According to Daniel, most cybersecurity solutions, including ExtraHop, are not about getting identifiable information or sensitive information. It is about getting the right security telemetry or metadata to help with the detection, response and visibility.
"So it may not necessarily be about what websites you're going to but how much traffic are you sending? What is the traffic pattern? Do we see someone tunnelling traffic and using you as a jump point? It's these more abstract metadata and telemetry that's been leveraged," said Daniel.
He added that this is a way to ensure a good balance between having the visibility for security and protecting your critical assets while still maintaining a user privacy.
Importance of Increasing Visibility and Being Proactive
Daniel believes that a lot of today's security practitioners focus too much on detection and response. While that is a good conversation to have, he believes that one of the more fundamental pieces of the puzzle is visibility.
He used the analogy of a surveillance camera that is only pointed at the corner of a room, recording in black and white with no audio – such is the limitation that organisations place on themselves if they only focus on one area of security, without visibility.

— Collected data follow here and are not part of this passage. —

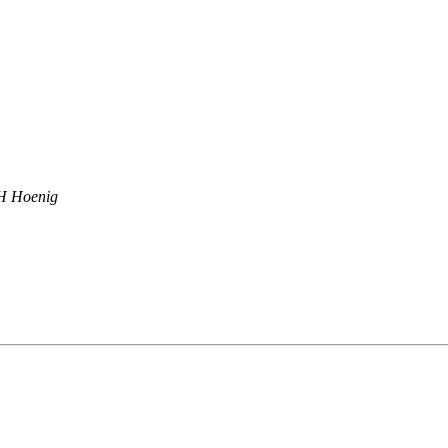
 Hoenig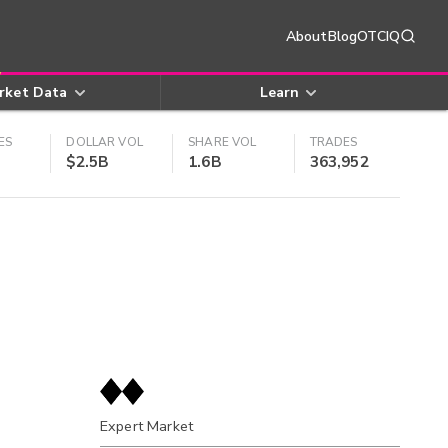
About
Blog
OTCIQ
rket Data
Learn
ES
DOLLAR VOL
SHARE VOL
TRADES
$2.5B
1.6B
363,952
Expert Market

"I think security as a whole has been very reactive. It's always an anomaly happened or exploit attempt or alert happened and I react to that. By definition, that's the very reactive stance. But as we say in ExtraHop, being the hunter and not being the hunted means being proactive about security," Daniel stated, adding that.
To achieve that, organisations require a hundred per cent visibility to eliminate any blind spots. They need to detect threats faster, especially threats that will be missed by traditional security mechanisms. Finally, they need to act quickly to improve the response time of the security operation centre significantly.
Daniel said it starts by taking measures to enable visibility to your cybersecurity, which a company like ExtraHop can help through proactive hygiene reports and active threat hunting, among other things. "There are low-hanging fruits in organisations which may not be breached today, but if you're proactive about it, you can prevent those reactive alerts and exploits from happening."